Segment Start: Supplied data

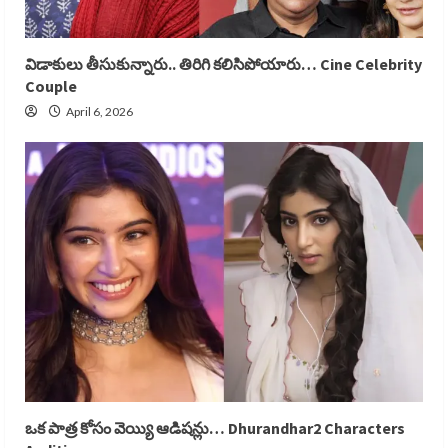
విడాకులు తీసుకున్నారు.. తిరిగి కలిసిపోయారు… Cine Celebrity
Couple
April 6, 2026
ఒక పాత్ర కోసం వెయ్యి ఆడిషన్లు… Dhurandhar2 Characters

Segment End: Supplied data

Exercise directions
The answer is the full listing above, repeated exactly, with its pictures removed.

Solved problem
విడాకులు తీసుకున్నారు.. తిరిగి కలిసిపోయారు… Cine Celebrity
Couple
April 6, 2026
ఒక పాత్ర కోసం వెయ్యి ఆడిషన్లు… Dhurandhar2 Characters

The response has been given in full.